俺は向こうの世界から、いきなりこっちに引きずり込まれたのか。


そして、トマスが一人の名前を口にした。

「王都のトップが、レオニスだ。このラガルト王国の王で、傲慢で腐った野郎さ。お前を追放したのも、そいつだろうぜ」


レオニス。


その名前が頭に突き刺さった。

王を名乗る偉そうな奴の名前が、ついに分かった。

俺をゴミ呼ばわりして、衛兵に腹を蹴らせて、宮殿から叩き出したあのクソ野郎が、レオニス。

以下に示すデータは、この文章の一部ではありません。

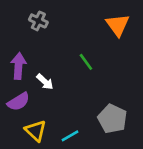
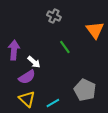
gray cross: (38, 21) -> (54, 16), moved
orange triangle: (118, 25) -> (95, 30), moved
purple semicircle: (19, 102) -> (27, 77), moved

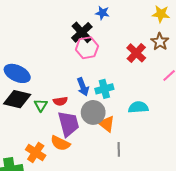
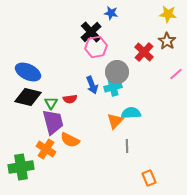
cyan semicircle: (138, 107) -> (131, 113), moved
gray circle: (93, 112) -> (117, 72), moved
purple trapezoid: (68, 124) -> (53, 122), moved
orange triangle: (106, 124) -> (115, 121), turned 36

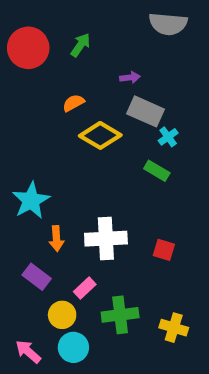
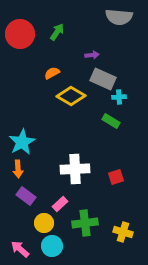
cyan cross: (168, 137) -> (119, 97), turned 32
orange arrow: (56, 239) -> (18, 169), moved
red square: (164, 250) -> (116, 177), turned -35

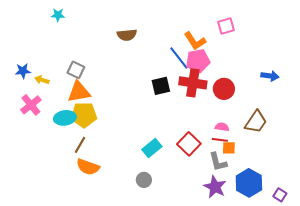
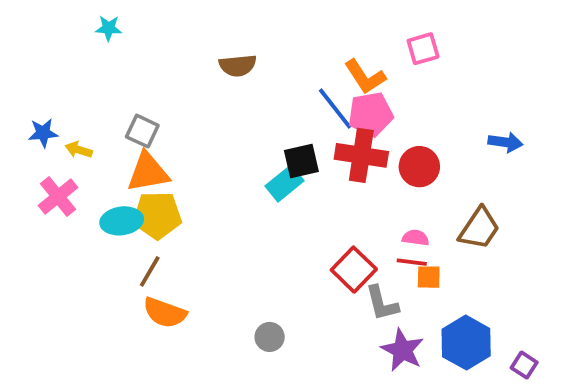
cyan rectangle: (152, 148) -> (285, 183), moved
gray L-shape: (218, 162) -> (382, 303), moved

胸の中の怒りが一気に燃え上がり、顔にそのまま出てしまった。


「レオニス……そいつが俺の復讐の相手の名前か……!」


歯を食いしばって呟くと、トマスが俺の顔をじっと見ていた。


「お前、何ができる? これからどうするつもりだ?」

トマスの声は冷静だったが、どこか試すような響きがあった。


俺は拳を握り直して答えた。

「スキルも加護もねぇ。でも、考える頭ならある。復讐は必ずする。レオニスを後悔させてやるって決めたんだ」


「ほう……」


トマスが小さく笑って、槍を肩に戻した。

「飯ぐらいは食わせてやるか。腹が減ってちゃ、頭も回らねぇだろ」


リナが目を丸くして、トマスに優しくたしなめた。

「ねえ、トマス、ちょっと待って。この子、信用しても大丈夫? 王都のスパイだったら、私たち困っちゃうよ?」


トマスが肩をすくめて答えた。

「当然、信頼はしてねぇよ。だが、話ぐらいは聞いてやろうぜ。敵の敵は味方って言うだろ」


そう言いながら、トマスは森の奥へ歩き出した。

「来い、ハルト。隠れ家に案内してやる」


リナも、小さく笑って俺に手を差し伸べた。

「……一緒に行きましょ。疲れてるでしょ?」


俺は立ち上がり、二人の後について歩き出した。


* * *

森の奥、木々に隠された小さな小屋に案内された。

粗末な木のテーブルに座らされ、トマスが干し肉と水を差し出してきた。

腹が鳴るのを我慢しながら、俺は今までの話をした。

王都での屈辱、追放の瞬間、そして復讐への決意。


トマスは黙って聞いてたが、やがて口を開いた。

「レオニスのクソ外道らしいやり方だな。この国はあのクソ野郎のせいで、めちゃくちゃだ。飢えて死ぬ子供がいる中で、増税を繰り返して私腹を肥やしている。東の俺たちみたいな貧しい地域は、見捨てられたも同然だ」


干し肉を噛みながら、俺はふと尋ねた。

「勇者って言うぐらいだから、魔王とかいねぇのか?」


トマスは鼻で笑った。

「魔王? 面白いこと聞くな。強いて言えば、レオニスって王が魔王そのものだ。民を苦しめ、国を食い潰している。そいつが一番の敵さ」


その言葉に、胸の中の復讐の炎がさらに燃え上がった。


レオニス。

王であり、魔王そのもの。


「レオニス……お前が魔王なら、俺がそれをぶち殺す勇者になってやるよ」


心の中で誓いながら、俺は干し肉を飲み込んだ。